Ben imamım. Albüm yapmak istediğimi söylediğimde “İlahi kaseti çıkar” dendi. Hayır, istediğim bu değil ki. Ben özgün, içinde müzik zevkini de barındıran, insanlara sevgiyi, aşkı mâna temeli olan tasavvuf derinliğine sahip şarkılar yapıp söylemek istiyorum. Bunun alt yapılarının da rock olmasını istiyorum. Neden olmasın? Bunun neresi günah olabilir ki? Bir de bana imam olup da rock söylemek garip gelmiyor.
- Günah mıdır?
“İslam’da çalgı günahtır” denir. Ama sadece çalgı hakkında değil, vereceğim örneği her şeye uyarlayabilirsiniz. O tellere ne niyetle dokunuyorsunuz onu sordum kendime. Benim niyetim belli. Yaptığım şarkı nefsimizi harekete geçiriyorsa bu günahtır.
- Diyanetten bir tepki aldınız mı?
Hayır, almadım; alacağımı da sanmıyorum. Diyanet İşleri Başkanımız çok aydın, akılcı bir insandır. Eğer onun başkanlığından önce olsaydı aforoz edilmiştim bile. Ama kendisi beni tanır ve nasıl bir niyetle yaptığımı bilir.
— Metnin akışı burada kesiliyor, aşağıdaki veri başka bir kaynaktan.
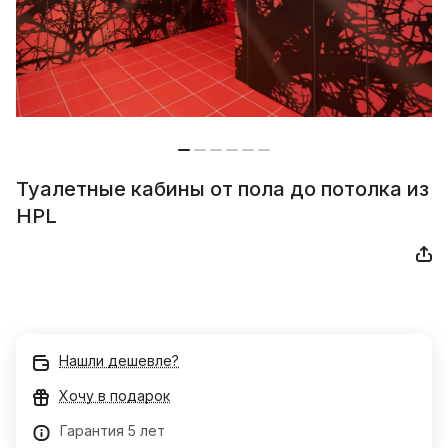
Туалетные кабины от пола до потолка из
HPL
Нашли дешевле?
Хочу в подарок
Гарантия 5 лет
Diyanet İşleri Başkanlığı’nda gerici, kalıplara sıkışmış insan göremezsiniz. Ben buna gönülden inanıyorum.
- Peki, Bezm-i Âlem Valide Sultan Camii’nin müezzini hakkında ne düşünüyorsunuz?
İnanın konunun detaylarını bilgi verecek kadar bilmiyorum. Ama bildiğim bir şey var ki o da doğru bir tanedir ve Hakk eninde sonunda doğru olanın yanındadır.
Sizin de başınıza gelmiştir; yaşadığınız kötü bir şey bir zaman sonra sizin iyiliğinize neden olmuştur. Bunu hiç unutmamak gerek.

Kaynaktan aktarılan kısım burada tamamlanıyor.